Dataset records: Begin

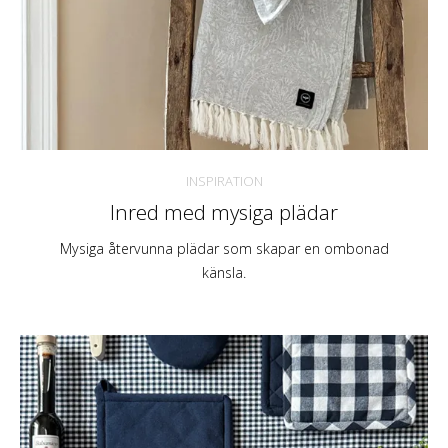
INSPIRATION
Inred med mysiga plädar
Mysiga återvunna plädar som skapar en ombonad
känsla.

Dataset records: End
Dataset records: Begin

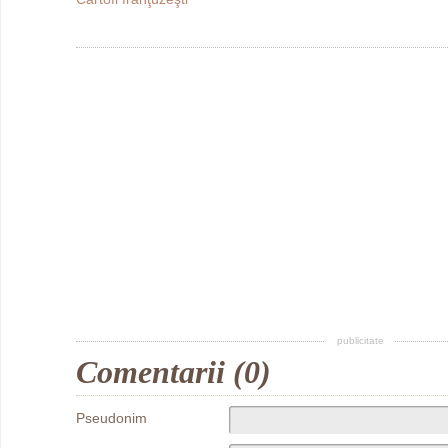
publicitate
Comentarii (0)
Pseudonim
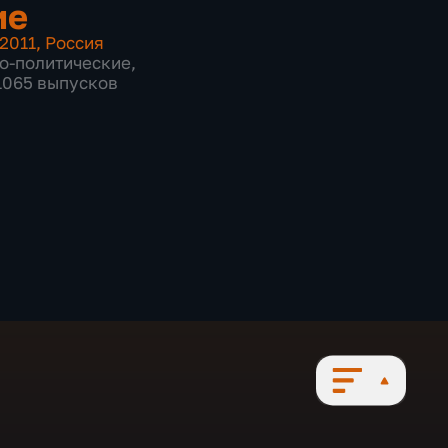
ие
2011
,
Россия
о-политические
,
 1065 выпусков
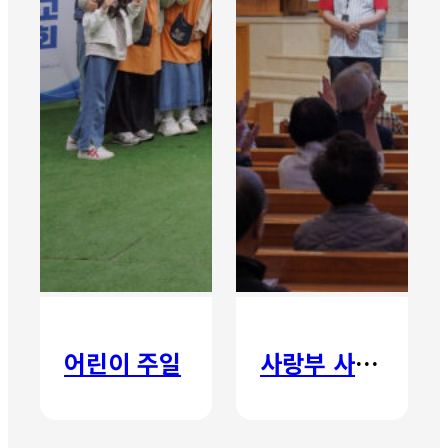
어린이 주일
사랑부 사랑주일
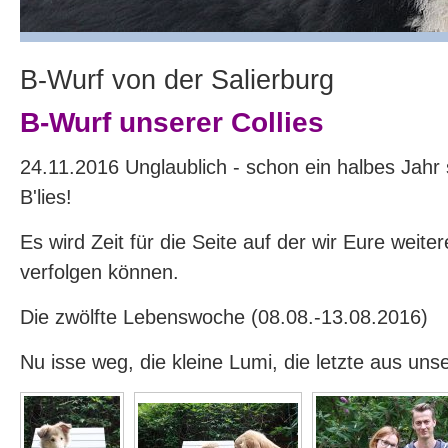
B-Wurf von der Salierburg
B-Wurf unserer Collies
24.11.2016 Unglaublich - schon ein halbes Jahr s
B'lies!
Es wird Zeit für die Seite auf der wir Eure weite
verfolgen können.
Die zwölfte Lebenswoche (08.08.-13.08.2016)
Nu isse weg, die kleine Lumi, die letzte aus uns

Dataset records: End

_Assignment_. Number of lines above containing the word "Wurf": state it and add nothing else.

_Output for this exercise_. 2